Matthew Burgess wrote:
Andrew Benton wrote:
so do we need the hotplug scripts? Will they ever be used for
anything? Is it ever called?
I don't think all device subsystems are udev-compatible at the moment
(the 'input' subsystem rings a bell here). Additionally, I don't think
we handle 'coldplug' events correctly, somewhat ironically, without the
'hotplug' scripts around. Alexander will no doubt correct me on the
above though :)
Well, the main two reasons for including hotplug were:
1) Coldplugging (this includes not only loading modules, but also
setting permissions on /proc/bus/usb/xxx/yyy by e.g. SANE and gPhoto2 --
but BLFS uses the "usb" group hack instead of those hotplug handlers)
2) Hotplugging.
Hotplugging can be done by Udev now, and it calls
/etc/hotplug.d/whatever just as good old /sbin/hotplug did. But in
/etc/hotplug.d are scripts from the Hotplug package (they calll agents
in /etc/hotplug). Of course they can be replaced with udev rules from
hotplug-light, http://www.bofh.it/~md/debian/ (requires linux >= 2.6.12,
for installation instructions view debian/rules)
Coldplugging is a bit more problematic. hotplug-light does load modules,
but does not recreate USB hotplug events correctly. This breaks
chmodding pseudofiles in /proc/bus/usb/xxx/yyy when USB host controller
is compiled as a non-module, and thus it will make my scanner
inaccessible for non-root when BLFS finally moves from the obsolete
"usb" group hack to the proper hotplug handlers.
There are two solutions discussed not long ago upstream. One is to make
an initramfs that captures all early hotplug events, starting from the
event with SEQNUM=0, and then replays those events when the root fs is
mounted (basically, a better reimplementation of
http://bugs.linuxfromscratch.org/show_bug.cgi?id=868 ). This is already
available with recent udev releases. In this approach, there's no
concept of coldplugging at all. The downside is that races are almost
unavoidable.
Another solution is to put event replaying logic into udevstart. The
downside is that approach is fragile WRT changes in the correspondence
between hotplug variable names and sysfs attributes. Also, there were
some objections on the list, like "this is not the task of udevstart,
please at least put it into a separate binary". Noe that there's no
implementation of this in the existing udev versions.

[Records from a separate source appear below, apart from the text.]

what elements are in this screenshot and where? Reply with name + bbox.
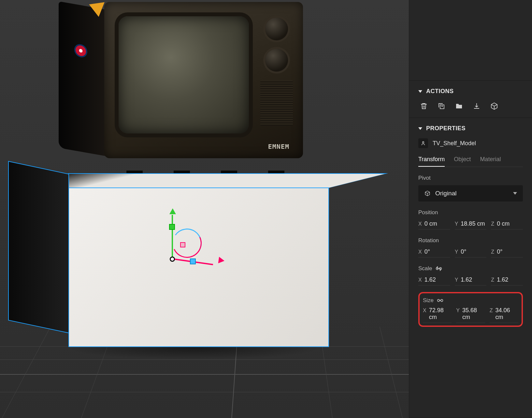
duplicate-button[interactable]: [437, 102, 446, 110]
gizmo-origin[interactable]: [170, 257, 175, 262]
sidebar-top-spacer: [409, 0, 532, 81]
sticker-triangle-icon: [89, 2, 106, 18]
size-x-field[interactable]: X72.98 cm: [423, 307, 452, 323]
tv-model[interactable]: EMNEM: [59, 2, 309, 174]
link-icon[interactable]: [437, 298, 443, 303]
position-group: Position X0 cm Y18.85 cm Z0 cm: [418, 209, 523, 230]
position-y-field[interactable]: Y18.85 cm: [455, 220, 487, 230]
scale-z-field[interactable]: Z1.62: [491, 276, 523, 286]
trash-icon: [420, 102, 428, 110]
property-tabs: Transform Object Material: [418, 156, 523, 167]
tv-knob-top: [265, 18, 288, 40]
tv-speaker-grille: [260, 80, 293, 126]
gizmo-y-arrow-icon[interactable]: [169, 208, 176, 214]
cube-icon: [490, 102, 498, 110]
position-z-field[interactable]: Z0 cm: [491, 220, 523, 230]
gizmo-y-axis[interactable]: [172, 215, 173, 257]
gizmo-y-handle[interactable]: [169, 224, 175, 230]
properties-header[interactable]: PROPERTIES: [418, 125, 523, 132]
actions-title: ACTIONS: [426, 88, 454, 95]
import-button[interactable]: [472, 102, 481, 110]
gizmo-z-handle[interactable]: [190, 258, 196, 264]
svg-point-1: [423, 142, 424, 143]
3d-viewport[interactable]: EMNEM: [0, 0, 409, 418]
box-button[interactable]: [490, 102, 498, 110]
mesh-icon: [420, 140, 426, 146]
pivot-label: Pivot: [418, 175, 523, 181]
properties-sidebar: ACTIONS PROPERTIES: [409, 0, 532, 418]
rotation-group: Rotation X0° Y0° Z0°: [418, 237, 523, 258]
delete-button[interactable]: [420, 102, 428, 110]
gizmo-plane-handle[interactable]: [180, 242, 185, 247]
position-label: Position: [418, 209, 523, 216]
tv-brand-label: EMNEM: [268, 143, 289, 150]
size-y-field[interactable]: Y35.68 cm: [456, 307, 485, 323]
sticker-shield-icon: [74, 43, 87, 58]
scale-y-field[interactable]: Y1.62: [455, 276, 487, 286]
chevron-down-icon: [418, 127, 422, 130]
transform-gizmo[interactable]: [165, 208, 223, 267]
actions-header[interactable]: ACTIONS: [418, 88, 523, 95]
rotation-z-field[interactable]: Z0°: [491, 248, 523, 258]
tab-material[interactable]: Material: [480, 156, 501, 167]
object-type-icon: [418, 138, 428, 148]
pivot-dropdown[interactable]: Original: [418, 185, 523, 202]
duplicate-icon: [438, 102, 445, 110]
tv-screen: [119, 16, 249, 133]
object-name-label[interactable]: TV_Shelf_Model: [433, 140, 476, 147]
rotation-x-field[interactable]: X0°: [418, 248, 450, 258]
cube-outline-icon: [424, 190, 431, 197]
object-name-row: TV_Shelf_Model: [418, 138, 523, 148]
pivot-group: Pivot Original: [418, 175, 523, 202]
scale-group: Scale X1.62 Y1.62 Z1.62: [418, 265, 523, 286]
size-group-highlighted: Size X72.98 cm Y35.68 cm Z34.06 cm: [418, 292, 523, 327]
gizmo-rotation-arc-pink[interactable]: [168, 224, 206, 262]
folder-button[interactable]: [455, 102, 463, 110]
shelf-side-face: [8, 161, 69, 333]
size-label: Size: [423, 297, 518, 304]
scale-x-field[interactable]: X1.62: [418, 276, 450, 286]
download-icon: [473, 102, 481, 110]
size-z-field[interactable]: Z34.06 cm: [490, 307, 518, 323]
chevron-down-icon: [418, 90, 422, 93]
actions-section: ACTIONS: [409, 81, 532, 118]
rotation-y-field[interactable]: Y0°: [455, 248, 487, 258]
tab-object[interactable]: Object: [454, 156, 471, 167]
properties-section: PROPERTIES TV_Shelf_Model Transform Obje…: [409, 118, 532, 418]
chevron-down-icon: [513, 192, 517, 195]
link-icon[interactable]: [436, 266, 442, 271]
tv-knob-bottom: [265, 49, 288, 72]
gizmo-x-arrow-icon[interactable]: [218, 257, 225, 264]
properties-title: PROPERTIES: [426, 125, 466, 132]
tv-control-panel: [259, 18, 295, 138]
tab-transform[interactable]: Transform: [418, 156, 445, 167]
tv-front: EMNEM: [104, 2, 303, 158]
position-x-field[interactable]: X0 cm: [418, 220, 450, 230]
scale-label: Scale: [418, 265, 523, 272]
tv-side: [59, 1, 107, 156]
rotation-label: Rotation: [418, 237, 523, 244]
pivot-value: Original: [435, 190, 456, 197]
folder-icon: [455, 102, 463, 110]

As for the input susbystem calling /sbin/hotplug directly and not
duplicating events on the netlink socket, that's OK if you don't rely
upon input module autoloading (e.g. for psmouse).
Back to the original question: Hotplug is not needed for a minimal
system. Its use in LFS is limited to hardware detection facilities
(compare /etc/sysconfig/modules in LFS-6.1 with LFS-6.0), and BLFS
doesn't use hotplug yet. But it is useful.